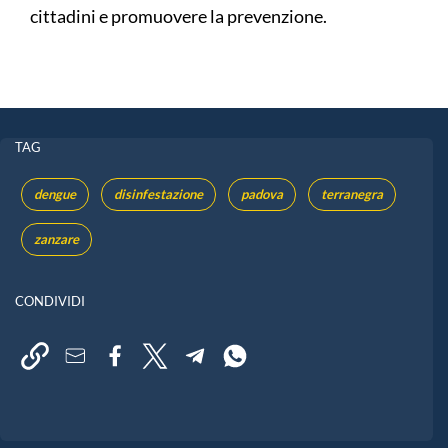
cittadini e promuovere la prevenzione.
TAG
dengue
disinfestazione
padova
terranegra
zanzare
CONDIVIDI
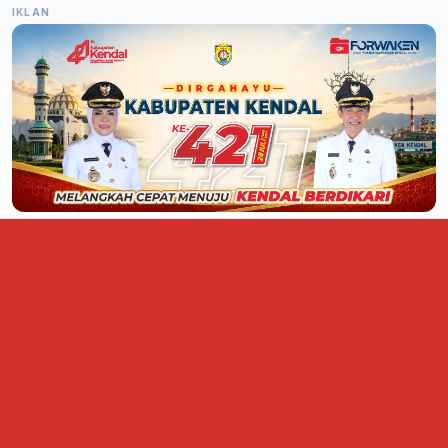
IKLAN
—————
* WHAT IS BEING ASKED
None of the pictures should appear, though every line of the data above must be reproduced exactly.

* OUTPUT
cittadini e promuovere la prevenzione.
TAG
dengue
disinfestazione
padova
terranegra
zanzare
CONDIVIDI
IKLAN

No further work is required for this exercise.